Perhaps Peter thought his suggestion of “seven times” was fairly generous. And it was – what’s the phrase we use: fool me once, shame on you; fool me twice, shame on me. So forgiving someone seven times really is going the extra mile. But Jesus counters him – “Not seven times, but, I tell you, seventy-seven times.” And that number could also be translated as seventy times seven – but the point isn’t whether we’re talking about 490 or 77. The idea is that there is to be no limit to the number of times that we forgive others. Don’t bother keeping track, because you’ll never count to infinity.

In order to drive home the point, Jesus deploys a parable. There was a king who wanted to settle accounts, so he summons a slave who owed him a large sum that could not be paid. He begs the king for mercy, and is given it. This slave then goes out and sees a fellow slave who owes him, by comparison, a little bit of money. This second slave though does not have the money to pay and also begs for mercy, but is shown none. Instead, he throws him into a debtor’s prison. When the king learns of this, he is enraged that after being shown such great mercy, that this slave could not show even a scrap of mercy himself. The king then unforgives the debt and hands him over the jailers. Not the most heart-warming of Jesus’ parables, to be sure. And if that was it, we might think “Gosh, that first slave really was a rather ungrateful and nasty fellow. I think I can avoid being like that.” But then Jesus delivers the telling blow: “So my heavenly Father will also do to everyone of you, if you do not forgive your brother or sister from your heart.” Instead of it being a story about a wicked slave, we now all stand guilty as charged.

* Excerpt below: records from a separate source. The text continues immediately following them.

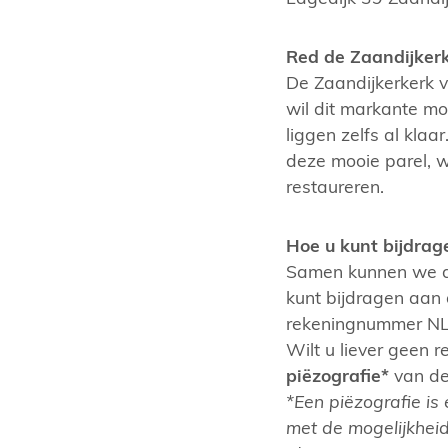
Red de Zaandijkerk
De Zaandijkerkerk v
wil dit markante m
liggen zelfs al klaa
deze mooie parel, 
restaureren.
Hoe u kunt bijdrag
Samen kunnen we di
kunt bijdragen aan 
rekeningnummer N
Wilt u liever geen 
piëzografie*
van de 
*Een piëzografie is
met de mogelijkheid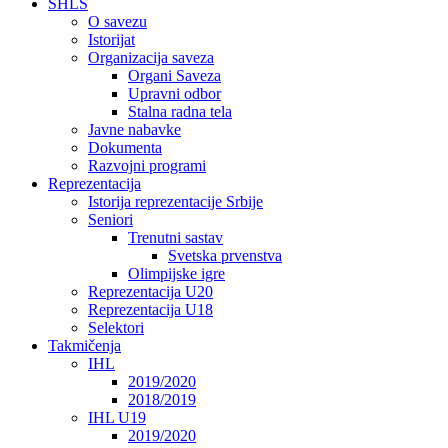
SHLS
O savezu
Istorijat
Organizacija saveza
Organi Saveza
Upravni odbor
Stalna radna tela
Javne nabavke
Dokumenta
Razvojni programi
Reprezentacija
Istorija reprezentacije Srbije
Seniori
Trenutni sastav
Svetska prvenstva
Olimpijske igre
Reprezentacija U20
Reprezentacija U18
Selektori
Takmičenja
IHL
2019/2020
2018/2019
IHL U19
2019/2020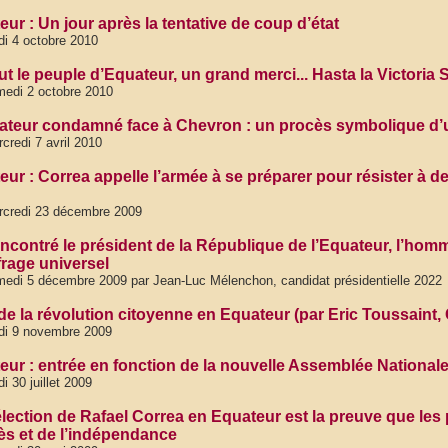
ur : Un jour après la tentative de coup d’état
di 4 octobre 2010
ut le peuple d’Equateur, un grand merci... Hasta la Victoria 
edi 2 octobre 2010
ateur condamné face à Chevron : un procès symbolique d’un 
credi 7 avril 2010
eur : Correa appelle l’armée à se préparer pour résister à d
rcredi 23 décembre 2009
encontré le président de la République de l’Equateur, l’homme
frage universel
edi 5 décembre 2009 par Jean-Luc Mélenchon, candidat présidentielle 2022
I de la révolution citoyenne en Equateur (par Eric Toussain
di 9 novembre 2009
ur : entrée en fonction de la nouvelle Assemblée Nationale l
di 30 juillet 2009
élection de Rafael Correa en Equateur est la preuve que les 
ès et de l’indépendance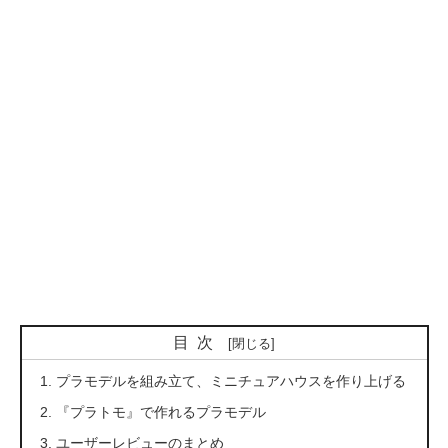
目次
プラモデルを組み立て、ミニチュアハウスを作り上げる
『プラトモ』で作れるプラモデル
ユーザーレビューのまとめ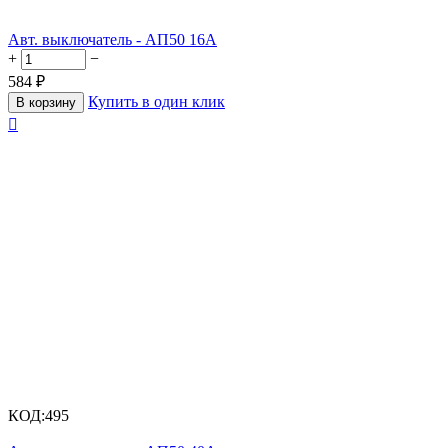
Авт. выключатель - АП50 16А
+
−
584
₽
Купить в один клик
В корзину

КОД:
495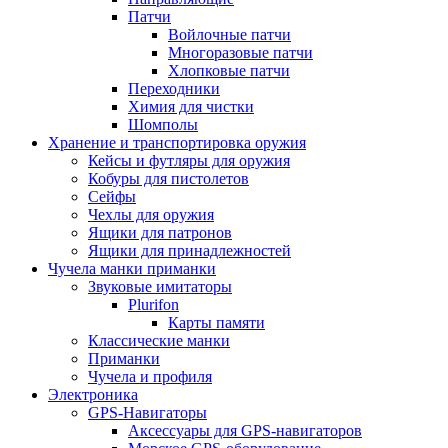
Патчи
Войлочные патчи
Многоразовые патчи
Хлопковые патчи
Переходники
Химия для чистки
Шомполы
Хранение и транспортировка оружия
Кейсы и футляры для оружия
Кобуры для пистолетов
Сейфы
Чехлы для оружия
Ящики для патронов
Ящики для принадлежностей
Чучела манки приманки
Звуковые имитаторы
Plurifon
Карты памяти
Классические манки
Приманки
Чучела и профиля
Электроника
GPS-Навигаторы
Аксессуары для GPS-навигаторов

One of the ways that this parable functions is that it deals in the absurd in to reinforce Jesus’ earlier comment to Peter. The amount the king forgives the first slave is 10,000 talents – which is an incomprehensible amount of money. A talent was worth 6,000 denarii and a denarius is the average daily wage, making one talent the pay for 16 years’ labor. So, 10,000 talents, the amount forgiven for the first slave, is equivalent to 164,383 years’ wages. If we think about forgiveness in terms of a commodity, as something that can be counted – we end up with absurdly large numbers like that one. The point isn’t that in 165,000 years that the debt would be repaid. The point is that the debt is impossible to pay off. By comparison, the 100 denarii owed by the second slave is just over 3 months’ wages. Using these numbers, Jesus is doing something similar to those logic questions that might be asked when taking the SAT. Something like apples are to trees as grapes are to vines. Well, Jesus is saying that forgiving 7 times is to a debt of 100 denarii as forgiving 77 times is to a debt of 10,000 talents. The point is that while Peter’s 7-fold forgiveness is a nice gesture, the point is God’s limitless forgiveness.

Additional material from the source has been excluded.